Travel tip #15: To avoid tourist trap restaurants, make sure you are at least two blocks from any tourist attraction.
When we formulated that rule, we didn’t take Rome into consideration. Rome, the eternal city, is littered with the debris of 2,500 years. You can hardly walk down a street in Rome without bumping into a classical ruin here or a medieval palace there. Finding a non-tourist-trap (or, on the west bank of the Tiber, “pilgrim”-trap) restaurant is hard enough. Finding one that’s two blocks from a tourist attraction proved to be a major endeavour requiring careful triangulation on our maps.
We did manage it, though, the first night we were there. Two blocks from Piazza Navona (location of the Fountain of Four Rivers), we spotted a little alleyway, which could only be reached from our side of the main road through a pedestrian tunnel which was, in fact, a bookshop (“Underground bookshop! Admission Free!” said the sign at the door in English). It claimed to be a trattoria, a traditional Italian eatery, and the prices displayed at the door was very reasonable. The fare seemed Italian – we were glad – with no sign of a fillet mignon or a wienschnitzel in sight.

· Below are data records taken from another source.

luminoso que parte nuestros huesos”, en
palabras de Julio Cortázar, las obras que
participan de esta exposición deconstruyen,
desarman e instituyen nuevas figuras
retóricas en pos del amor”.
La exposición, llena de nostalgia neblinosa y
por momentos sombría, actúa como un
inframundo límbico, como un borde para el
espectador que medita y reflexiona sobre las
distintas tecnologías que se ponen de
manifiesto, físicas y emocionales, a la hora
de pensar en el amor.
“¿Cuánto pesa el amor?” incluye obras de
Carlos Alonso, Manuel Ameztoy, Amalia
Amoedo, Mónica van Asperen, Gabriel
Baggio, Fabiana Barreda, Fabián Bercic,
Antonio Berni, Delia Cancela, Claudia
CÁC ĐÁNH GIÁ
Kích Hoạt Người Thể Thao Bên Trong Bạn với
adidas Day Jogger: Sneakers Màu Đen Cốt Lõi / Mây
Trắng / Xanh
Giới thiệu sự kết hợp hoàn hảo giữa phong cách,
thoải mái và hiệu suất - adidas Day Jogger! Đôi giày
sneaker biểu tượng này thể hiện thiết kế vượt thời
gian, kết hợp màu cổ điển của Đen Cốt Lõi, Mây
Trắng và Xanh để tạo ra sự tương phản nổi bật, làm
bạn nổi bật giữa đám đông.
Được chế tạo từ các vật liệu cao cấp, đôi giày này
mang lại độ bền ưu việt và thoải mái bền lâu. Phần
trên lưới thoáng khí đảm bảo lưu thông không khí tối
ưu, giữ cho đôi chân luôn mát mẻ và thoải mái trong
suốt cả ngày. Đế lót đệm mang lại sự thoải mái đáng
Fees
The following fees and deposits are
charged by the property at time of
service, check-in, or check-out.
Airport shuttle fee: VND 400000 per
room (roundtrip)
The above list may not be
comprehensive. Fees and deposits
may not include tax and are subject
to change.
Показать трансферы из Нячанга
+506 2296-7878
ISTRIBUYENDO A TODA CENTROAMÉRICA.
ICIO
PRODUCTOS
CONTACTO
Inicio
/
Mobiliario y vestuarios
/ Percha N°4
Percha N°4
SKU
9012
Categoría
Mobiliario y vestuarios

We pushed open the lace-curtained door, and were warmly greeted by a Chinese lady and (I presume) her Chinese daughter, in English. We seemed to be the only customers in the shop. I asked for a menu, exchanged a look with Brian. I said, loudly, “hmm, this doesn’t seem to have that dish I wanted…”, then in a whisper, “okay, go or stay?” “Your call. I don’t give a fuck. They look Italian enough,” said Brian. We decided that we’ll brave the Asianness. Afterall, didn’t Enoch’s Chinese friend back in Sydney run an Italian restaurant that appeared to serve Italian food?

We sat down, and the girl – she couldn’t have been older than 13 – took our orders. “A bottle of your finest vino bianco, kind signorina,” I said, or words to that effect. I ordered a mixed seafood for my entree and a spaghetti with vingoli (“What’s vingoli?” “I think it’s a kind of shellfish.” “Cool.” “Or maybe it’s squirrel. Not sure.”), and Brian had tripe and another pasta.
We weren’t ready for the ambush at all. I’d been in Italy for a week, and was pretty confident I’d come to grips with the place. Then wham – it hit us like a frying pan in the face. Yes, that’s right. The wine was not that great – a tad astringent. “This wine – it’s probably worse than about 20% of Australian white wines!” I cried in horror. “It’s pretty shit,” Brian agreed, “But you can’t complain. I said it was your call!”

Everything went downhill from there. My cold seafood mix looked like it came straight from the fish shop counter. And the spaghetti with vingoli – well, it was stir fried pippies with a noodle base. “Does this look a bit Chinese to you?” I asked Brian. He looked down and looked up. “No.” “No? Look at this! It’s got bloody shallots! It’s stir fried pippies with –” “No,” he interrupted me, “because I can see into the kitchen from where I’m sitting.” “So?” I asked. “So I can see the chef. And he’s Indian.” My response was probably best summed up as -_-”.
At this point, though, we were disturbed in our enjoyment of our fine, traditional Italian meals. A distinctly Italian couple walked in – a man and a woman, both wearing a lot of black leather. They spoke rather sternly to the Chinese lady, who was soon joined by the proprietor – who we could now see was, in fact, Italian. The young girl – their daughter, I presume, started talking at length to the new arrivals. The conversation became rather intense.

“Mafia,” whispered Brian. I nodded. They certainly looked the part. Emboldened by my experience of watching Who Wants to be a Millionaire in Italian the previous night, I proceeded to translate their conversation…
“Fat Tony saysa to tell you he been hearing you been serving bad wine.”
“No! Curses to the lying son of a boar who spreads such lies.”
“Are you calling Fat Tony a liar?”
“No! I… ”
“I been also hearing where you been serving seafood salad straight from the fish shop.”
“Well, you know how it is, Indian chefs, seafood salad is not their traditional fare…”
“And worst of all, your protection money is late by three days…”
“Our business has been bad! We have no customers except these two stingy Asian boys who aren’t even going to tip! You know what they’re like!”

The intense discussion seeemed to reach an impasse, when the woman in black strode into the kitchen – probably to quiz the Indian chef on his Italianness – while the man in black sat down at the cash register, and started to count money –
We took one look at that, and decided to make a dash for it, leaving our money on the table. The owner barely noticed us – he was staring at the mafioso thumbing through his cash register.